◆ **EXERCISE BRIEF**: Give the data below again exactly as it stands. Omit the pictures.

◆ **LISTED RECORDS**:
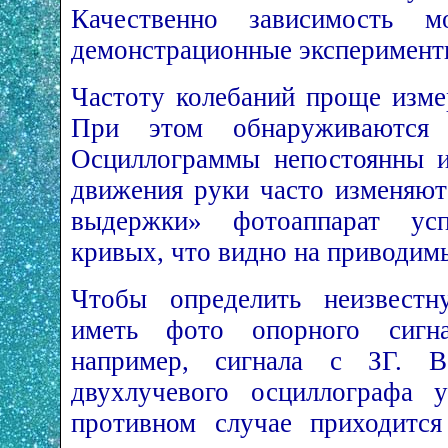
Качественно зависимость м
демонстрационные эксперимент
Частоту колебаний проще изме
При этом обнаруживаются 
Осциллограммы непостоянны и
движения руки часто изменяютс
выдержки» фотоаппарат усп
кривых, что видно на приводим
Чтобы определить неизвестн
иметь фото опорного сигна
например, сигнала с ЗГ. Во
двухлучевого осциллографа 
противном случае приходится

◆ **RESULT FOR THIS EXERCISE**:
Качественно зависимость м
демонстрационные эксперимент
Частоту колебаний проще изме
При этом обнаруживаются 
Осциллограммы непостоянны и
движения руки часто изменяютс
выдержки» фотоаппарат усп
кривых, что видно на приводим
Чтобы определить неизвестн
иметь фото опорного сигна
например, сигнала с ЗГ. Во
двухлучевого осциллографа 
противном случае приходится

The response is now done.